> EXERCISE DIRECTIONS
Write out every entry exactly; the pictures do not belong in the copy.

> INPUT DATA

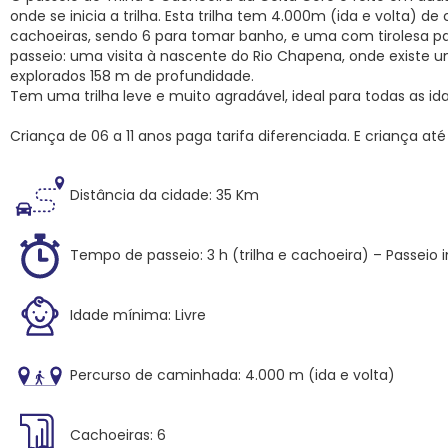
onde se inicia a trilha. Esta trilha tem 4.000m (ida e volta) d
cachoeiras, sendo 6 para tomar banho, e uma com tirolesa pa
passeio: uma visita à nascente do Rio Chapena, onde exist
explorados 158 m de profundidade.
Tem uma trilha leve e muito agradável, ideal para todas as id
Criança de 06 a 11 anos paga tarifa diferenciada. E c
riança até
Distância da cidade: 35 Km
Tempo de passeio: 3 h (trilha e cachoeira) – Passeio i
Idade mínima: Livre
Percurso de caminhada: 4.000 m (ida e volta)
Cachoeiras: 6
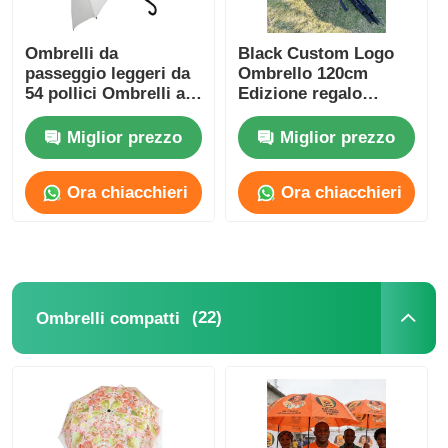
Ombrelli da
Black Custom Logo
passeggio leggeri da
Ombrello 120cm
54 pollici Ombrelli a
Edizione regalo
copertura doppia
Premium
personalizzati
Miglior prezzo
Miglior prezzo
Ora chiacchieri
Ora chiacchieri
(22)
Ombrelli compatti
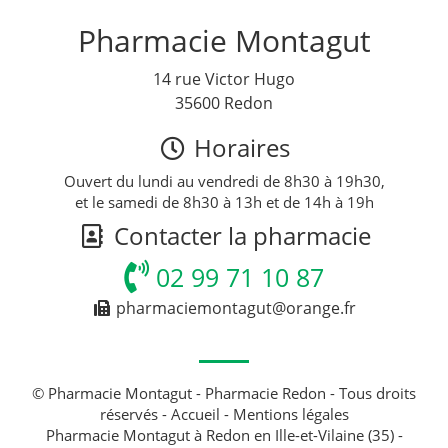
Pharmacie Montagut
14 rue Victor Hugo
35600 Redon
Horaires
Ouvert du lundi au vendredi de 8h30 à 19h30,
et le samedi de 8h30 à 13h et de 14h à 19h
Contacter la pharmacie
02 99 71 10 87
pharmaciemontagut@orange.fr
© Pharmacie Montagut - Pharmacie Redon - Tous droits
réservés -
Accueil
-
Mentions légales
Pharmacie Montagut à Redon en Ille-et-Vilaine (35) -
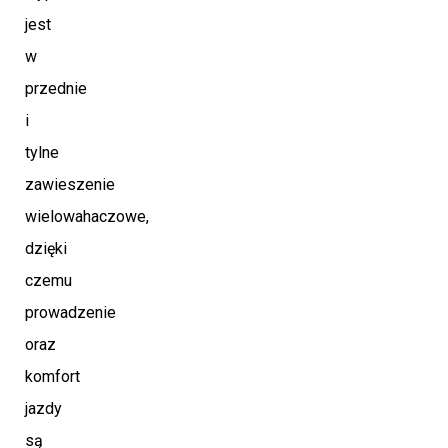
jest
w
przednie
i
tylne
zawieszenie
wielowahaczowe,
dzięki
czemu
prowadzenie
oraz
komfort
jazdy
są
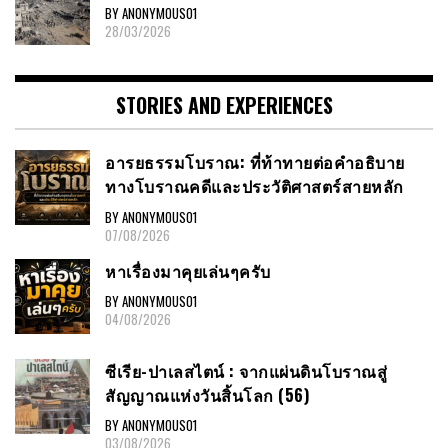
BY ANONYMOUS01
28/03/2026
STORIES AND EXPERIENCES
อารยธรรมโบราณ: ที่ท้าทายต่อคำอธิบาย
ทางโบราณคดีและประวัติศาสตร์สายหลัก
BY ANONYMOUS01
07/08/2026
หาเรื่องมาคุยเล่นๆครับ
BY ANONYMOUS01
04/08/2026
ซีเรีย-ปาเลสไตน์ : จากแผ่นดินโบราณสู่
สัญญาณแห่งวันสิ้นโลก (56)
BY ANONYMOUS01
03/08/2026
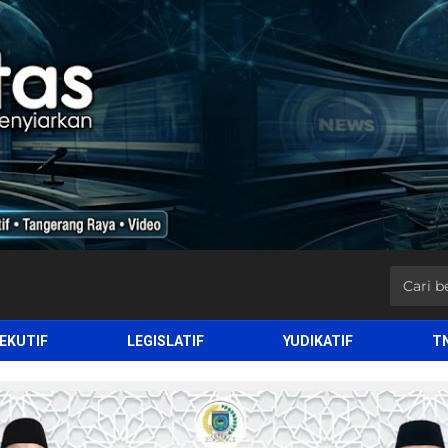
EKUTIF
LEGISLATIF
YUDIKATIF
T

> ANSWER TO THE PROBLEM
onde se inicia a trilha. Esta trilha tem 4.000m (ida e volta) d
cachoeiras, sendo 6 para tomar banho, e uma com tirolesa pa
passeio: uma visita à nascente do Rio Chapena, onde exist
explorados 158 m de profundidade.
Tem uma trilha leve e muito agradável, ideal para todas as id
Criança de 06 a 11 anos paga tarifa diferenciada. E c
riança até
Distância da cidade: 35 Km
Tempo de passeio: 3 h (trilha e cachoeira) – Passeio i
Idade mínima: Livre
Percurso de caminhada: 4.000 m (ida e volta)
Cachoeiras: 6
Ombrelli da
Black Custom Logo
passeggio leggeri da
Ombrello 120cm
54 pollici Ombrelli a
Edizione regalo
copertura doppia
Premium
personalizzati
Miglior prezzo
Miglior prezzo
Ora chiacchieri
Ora chiacchieri
(22)
Ombrelli compatti
Pharmacie Montagut
14 rue Victor Hugo
35600 Redon
Horaires
Ouvert du lundi au vendredi de 8h30 à 19h30,
et le samedi de 8h30 à 13h et de 14h à 19h
Contacter la pharmacie
02 99 71 10 87
pharmaciemontagut@orange.fr
© Pharmacie Montagut - Pharmacie Redon - Tous droits
réservés -
Accueil
-
Mentions légales
Pharmacie Montagut à Redon en Ille-et-Vilaine (35) -
jest
w
przednie
i
tylne
zawieszenie
wielowahaczowe,
dzięki
czemu
prowadzenie
oraz
komfort
jazdy
są
BY ANONYMOUS01
28/03/2026
STORIES AND EXPERIENCES
อารยธรรมโบราณ: ที่ท้าทายต่อคำอธิบาย
ทางโบราณคดีและประวัติศาสตร์สายหลัก
BY ANONYMOUS01
07/08/2026
หาเรื่องมาคุยเล่นๆครับ
BY ANONYMOUS01
04/08/2026
ซีเรีย-ปาเลสไตน์ : จากแผ่นดินโบราณสู่
สัญญาณแห่งวันสิ้นโลก (56)
BY ANONYMOUS01
03/08/2026
EKUTIF
LEGISLATIF
YUDIKATIF
T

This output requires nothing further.